Since late June, massive restructuring has been announced, with job losses in the thousands, editors shown the door, broadsheets going tabloid and an overall painful transformation for the giants of the newspaper scene.
These blasts of change have an eerie echo in the red dirt of Western Australia, where a massive new mine is taking shape at a place called Roy Hill. And as the dust clears, standing in the centre of both situations is a figure in white, with a deceptively soft voice and an ambition as hard as the iron on which her fortune is based.
It is claimed that Gina Hancock Rinehart (58) is the world’s richest woman with about A$18 billion (€ 15.3 billion) net worth. She is the chief executive of Hancock Prospecting Proprietary Limited (HPPL), a mining conglomerate based in the ore-rich territories of the Pilbara region.

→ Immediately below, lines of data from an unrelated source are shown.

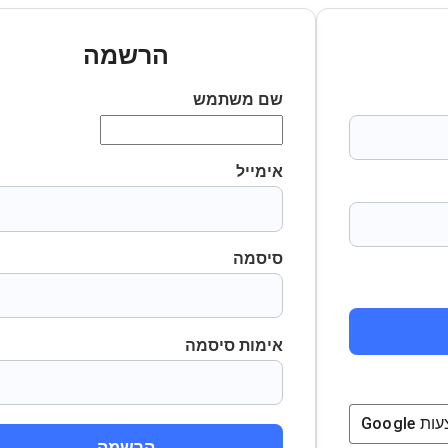
הרשמה
שם משתמש
אימייל
סיסמה
אימות סיסמה
ת
Google
הרשמה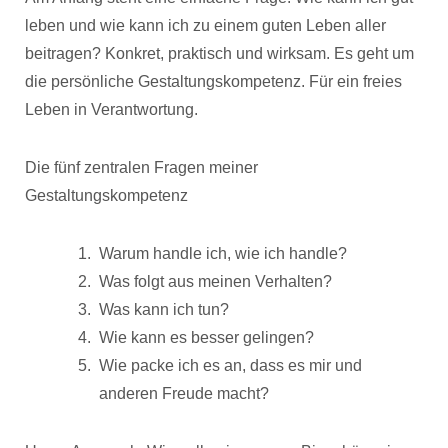
leben und wie kann ich zu einem guten Leben aller
beitragen? Konkret, praktisch und wirksam. Es geht um
die persönliche Gestaltungskompetenz. Für ein freies
Leben in Verantwortung.
Die fünf zentralen Fragen meiner
Gestaltungskompetenz
Warum handle ich, wie ich handle?
Was folgt aus meinen Verhalten?
Was kann ich tun?
Wie kann es besser gelingen?
Wie packe ich es an, dass es mir und
anderen Freude macht?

Fuelled by opposition to the federal Labor government’s taxes on mining and incoming carbon credit scheme, she wants to be the most powerful woman in media as well in her homeland.

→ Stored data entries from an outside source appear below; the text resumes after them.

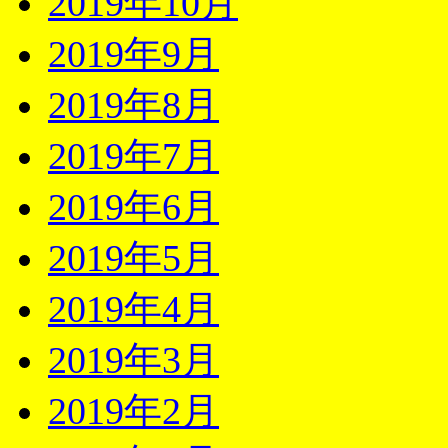
2019年10月
2019年9月
2019年8月
2019年7月
2019年6月
2019年5月
2019年4月
2019年3月
2019年2月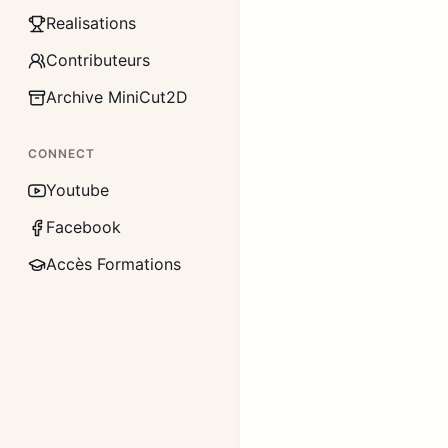
Realisations
Contributeurs
Archive MiniCut2D
CONNECT
Youtube
Facebook
Accès Formations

Rinehart owns 10 per cent of the popular Ten television network and has been campaigning for control of some of the country’s best newspapers.
Ostensibly, her reason has been the plummeting share price of Fairfax Media, the quality publisher of the Sydney Morning Herald and the Age (Melbourne’s broadsheet daily).
Rinehart is the protagonist in a saga which encompasses media, mining, politics, business ethics and corporate systems – and has a rattling truth-beats-fiction back story around the central character.
The latest development appeared to show Rinehart backing down as she sold A$50 million (€42.4 million) of shares in Fairfax.
She had ramped up her stake in the ailing media company to more than 18 per cent (under Australian corporate rules, a full takeover bid is compulsory once a stakeholder has 19.9 per cent of a company).
Rinehart, however, retreated to 15 per cent after being warned that board member insurance would not apply if she owned more than that.
She does not yet sit on the Fairfax board, but she is lobbying hard for three seats. With that would come power to appoint – and fire – editors. Fairfax this week appointed Jack Cowin, a restaurant chain owner who has described himself as a friend of Rinehart, as an independent director.
As she scaled down the shareholding, there might have been a few sighs of relief in the corridors of Fairfax’s swish headquarters, toothsomely situated at water’s edge in Darling Harbour, just across from the iconic Harbour Bridge.
Fairfax has seen enough turmoil recently, with 1,900 job losses and the closure of two modern printing presses announced as the company heads for a “digital first” (and possibly, only) strategy. But, as the savvy pointed out, she hasn’t gone away. That would not be the Rinehart style.